Extracted data —

________________________

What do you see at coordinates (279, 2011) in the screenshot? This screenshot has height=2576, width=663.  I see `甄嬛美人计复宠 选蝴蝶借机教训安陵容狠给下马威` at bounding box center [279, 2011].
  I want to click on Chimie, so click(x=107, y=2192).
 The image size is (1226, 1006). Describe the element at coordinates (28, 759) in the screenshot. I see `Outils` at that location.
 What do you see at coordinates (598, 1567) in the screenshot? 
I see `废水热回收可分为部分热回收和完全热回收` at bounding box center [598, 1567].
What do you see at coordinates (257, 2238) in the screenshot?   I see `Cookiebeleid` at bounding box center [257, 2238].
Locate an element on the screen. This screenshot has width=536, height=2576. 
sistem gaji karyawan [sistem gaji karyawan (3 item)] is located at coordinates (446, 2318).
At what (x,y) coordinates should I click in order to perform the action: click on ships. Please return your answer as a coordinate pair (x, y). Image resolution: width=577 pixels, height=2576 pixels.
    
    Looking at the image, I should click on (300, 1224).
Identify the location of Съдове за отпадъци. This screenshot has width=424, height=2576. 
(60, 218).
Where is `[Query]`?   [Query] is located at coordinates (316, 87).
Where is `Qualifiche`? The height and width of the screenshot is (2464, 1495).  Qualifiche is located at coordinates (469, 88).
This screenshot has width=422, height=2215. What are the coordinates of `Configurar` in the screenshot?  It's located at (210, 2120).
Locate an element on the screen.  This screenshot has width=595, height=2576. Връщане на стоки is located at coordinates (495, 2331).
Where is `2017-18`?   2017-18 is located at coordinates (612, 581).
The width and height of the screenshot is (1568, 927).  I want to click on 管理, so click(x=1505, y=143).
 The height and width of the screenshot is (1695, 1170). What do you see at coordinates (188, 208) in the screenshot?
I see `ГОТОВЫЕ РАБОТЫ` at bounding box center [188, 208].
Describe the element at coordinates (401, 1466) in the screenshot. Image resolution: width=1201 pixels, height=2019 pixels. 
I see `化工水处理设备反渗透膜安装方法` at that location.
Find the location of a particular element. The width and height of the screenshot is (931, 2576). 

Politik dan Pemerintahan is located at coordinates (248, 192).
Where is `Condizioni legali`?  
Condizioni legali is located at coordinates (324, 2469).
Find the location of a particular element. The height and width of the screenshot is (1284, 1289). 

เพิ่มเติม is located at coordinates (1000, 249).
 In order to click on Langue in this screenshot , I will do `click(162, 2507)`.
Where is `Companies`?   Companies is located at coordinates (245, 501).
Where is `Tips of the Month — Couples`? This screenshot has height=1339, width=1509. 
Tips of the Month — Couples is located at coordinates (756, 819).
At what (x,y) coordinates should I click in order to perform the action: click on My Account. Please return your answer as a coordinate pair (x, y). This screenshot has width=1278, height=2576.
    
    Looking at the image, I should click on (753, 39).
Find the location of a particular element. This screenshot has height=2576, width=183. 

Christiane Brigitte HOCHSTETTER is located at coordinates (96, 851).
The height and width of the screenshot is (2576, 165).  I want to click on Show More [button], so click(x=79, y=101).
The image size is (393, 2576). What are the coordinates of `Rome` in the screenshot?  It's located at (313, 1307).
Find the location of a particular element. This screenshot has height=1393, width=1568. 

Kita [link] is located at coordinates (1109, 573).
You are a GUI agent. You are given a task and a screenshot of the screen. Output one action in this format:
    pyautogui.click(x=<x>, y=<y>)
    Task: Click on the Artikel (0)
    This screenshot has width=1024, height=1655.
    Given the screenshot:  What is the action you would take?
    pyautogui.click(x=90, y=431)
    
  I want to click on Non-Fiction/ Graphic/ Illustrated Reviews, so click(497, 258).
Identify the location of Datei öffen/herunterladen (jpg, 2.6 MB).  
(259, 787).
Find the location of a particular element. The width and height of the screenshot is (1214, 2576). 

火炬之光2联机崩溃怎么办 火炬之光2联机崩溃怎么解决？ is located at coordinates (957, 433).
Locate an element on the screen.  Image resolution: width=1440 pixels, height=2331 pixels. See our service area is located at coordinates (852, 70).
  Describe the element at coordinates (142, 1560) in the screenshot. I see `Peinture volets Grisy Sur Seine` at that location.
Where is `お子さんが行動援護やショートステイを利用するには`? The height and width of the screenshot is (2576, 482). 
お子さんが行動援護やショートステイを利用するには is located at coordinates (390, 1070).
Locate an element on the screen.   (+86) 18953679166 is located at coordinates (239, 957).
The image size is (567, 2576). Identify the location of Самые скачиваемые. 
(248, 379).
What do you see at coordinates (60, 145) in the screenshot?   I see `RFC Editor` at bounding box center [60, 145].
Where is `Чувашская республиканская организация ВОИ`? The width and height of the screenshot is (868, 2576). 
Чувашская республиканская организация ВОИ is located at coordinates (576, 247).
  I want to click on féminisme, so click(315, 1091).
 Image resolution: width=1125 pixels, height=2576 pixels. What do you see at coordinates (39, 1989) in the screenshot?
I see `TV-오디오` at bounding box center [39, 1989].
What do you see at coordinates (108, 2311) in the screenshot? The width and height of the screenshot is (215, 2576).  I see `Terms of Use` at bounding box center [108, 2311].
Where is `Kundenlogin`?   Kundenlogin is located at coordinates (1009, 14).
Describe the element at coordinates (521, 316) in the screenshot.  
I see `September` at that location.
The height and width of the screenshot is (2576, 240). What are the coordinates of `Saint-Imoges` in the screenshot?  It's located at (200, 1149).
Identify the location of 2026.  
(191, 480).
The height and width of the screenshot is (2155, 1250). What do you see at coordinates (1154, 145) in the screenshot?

________________________

Assignment — Repeat the material word for word, with no line missing.

Reply to the task —
What do you see at coordinates (279, 2011) in the screenshot? This screenshot has height=2576, width=663.  I see `甄嬛美人计复宠 选蝴蝶借机教训安陵容狠给下马威` at bounding box center [279, 2011].
  I want to click on Chimie, so click(x=107, y=2192).
 The image size is (1226, 1006). Describe the element at coordinates (28, 759) in the screenshot. I see `Outils` at that location.
 What do you see at coordinates (598, 1567) in the screenshot? 
I see `废水热回收可分为部分热回收和完全热回收` at bounding box center [598, 1567].
What do you see at coordinates (257, 2238) in the screenshot?   I see `Cookiebeleid` at bounding box center [257, 2238].
Locate an element on the screen. This screenshot has width=536, height=2576. 
sistem gaji karyawan [sistem gaji karyawan (3 item)] is located at coordinates (446, 2318).
At what (x,y) coordinates should I click in order to perform the action: click on ships. Please return your answer as a coordinate pair (x, y). Image resolution: width=577 pixels, height=2576 pixels.
    
    Looking at the image, I should click on (300, 1224).
Identify the location of Съдове за отпадъци. This screenshot has width=424, height=2576. 
(60, 218).
Where is `[Query]`?   [Query] is located at coordinates (316, 87).
Where is `Qualifiche`? The height and width of the screenshot is (2464, 1495).  Qualifiche is located at coordinates (469, 88).
This screenshot has width=422, height=2215. What are the coordinates of `Configurar` in the screenshot?  It's located at (210, 2120).
Locate an element on the screen.  This screenshot has width=595, height=2576. Връщане на стоки is located at coordinates (495, 2331).
Where is `2017-18`?   2017-18 is located at coordinates (612, 581).
The width and height of the screenshot is (1568, 927).  I want to click on 管理, so click(x=1505, y=143).
 The height and width of the screenshot is (1695, 1170). What do you see at coordinates (188, 208) in the screenshot?
I see `ГОТОВЫЕ РАБОТЫ` at bounding box center [188, 208].
Describe the element at coordinates (401, 1466) in the screenshot. Image resolution: width=1201 pixels, height=2019 pixels. 
I see `化工水处理设备反渗透膜安装方法` at that location.
Find the location of a particular element. The width and height of the screenshot is (931, 2576). 

Politik dan Pemerintahan is located at coordinates (248, 192).
Where is `Condizioni legali`?  
Condizioni legali is located at coordinates (324, 2469).
Find the location of a particular element. The height and width of the screenshot is (1284, 1289). 

เพิ่มเติม is located at coordinates (1000, 249).
 In order to click on Langue in this screenshot , I will do `click(162, 2507)`.
Where is `Companies`?   Companies is located at coordinates (245, 501).
Where is `Tips of the Month — Couples`? This screenshot has height=1339, width=1509. 
Tips of the Month — Couples is located at coordinates (756, 819).
At what (x,y) coordinates should I click in order to perform the action: click on My Account. Please return your answer as a coordinate pair (x, y). This screenshot has width=1278, height=2576.
    
    Looking at the image, I should click on (753, 39).
Find the location of a particular element. This screenshot has height=2576, width=183. 

Christiane Brigitte HOCHSTETTER is located at coordinates (96, 851).
The height and width of the screenshot is (2576, 165).  I want to click on Show More [button], so click(x=79, y=101).
The image size is (393, 2576). What are the coordinates of `Rome` in the screenshot?  It's located at (313, 1307).
Find the location of a particular element. This screenshot has height=1393, width=1568. 

Kita [link] is located at coordinates (1109, 573).
You are a GUI agent. You are given a task and a screenshot of the screen. Output one action in this format:
    pyautogui.click(x=<x>, y=<y>)
    Task: Click on the Artikel (0)
    This screenshot has width=1024, height=1655.
    Given the screenshot:  What is the action you would take?
    pyautogui.click(x=90, y=431)
    
  I want to click on Non-Fiction/ Graphic/ Illustrated Reviews, so click(497, 258).
Identify the location of Datei öffen/herunterladen (jpg, 2.6 MB).  
(259, 787).
Find the location of a particular element. The width and height of the screenshot is (1214, 2576). 

火炬之光2联机崩溃怎么办 火炬之光2联机崩溃怎么解决？ is located at coordinates (957, 433).
Locate an element on the screen.  Image resolution: width=1440 pixels, height=2331 pixels. See our service area is located at coordinates (852, 70).
  Describe the element at coordinates (142, 1560) in the screenshot. I see `Peinture volets Grisy Sur Seine` at that location.
Where is `お子さんが行動援護やショートステイを利用するには`? The height and width of the screenshot is (2576, 482). 
お子さんが行動援護やショートステイを利用するには is located at coordinates (390, 1070).
Locate an element on the screen.   (+86) 18953679166 is located at coordinates (239, 957).
The image size is (567, 2576). Identify the location of Самые скачиваемые. 
(248, 379).
What do you see at coordinates (60, 145) in the screenshot?   I see `RFC Editor` at bounding box center [60, 145].
Where is `Чувашская республиканская организация ВОИ`? The width and height of the screenshot is (868, 2576). 
Чувашская республиканская организация ВОИ is located at coordinates (576, 247).
  I want to click on féminisme, so click(315, 1091).
 Image resolution: width=1125 pixels, height=2576 pixels. What do you see at coordinates (39, 1989) in the screenshot?
I see `TV-오디오` at bounding box center [39, 1989].
What do you see at coordinates (108, 2311) in the screenshot? The width and height of the screenshot is (215, 2576).  I see `Terms of Use` at bounding box center [108, 2311].
Where is `Kundenlogin`?   Kundenlogin is located at coordinates (1009, 14).
Describe the element at coordinates (521, 316) in the screenshot.  
I see `September` at that location.
The height and width of the screenshot is (2576, 240). What are the coordinates of `Saint-Imoges` in the screenshot?  It's located at (200, 1149).
Identify the location of 2026.  
(191, 480).
The height and width of the screenshot is (2155, 1250). What do you see at coordinates (1154, 145) in the screenshot?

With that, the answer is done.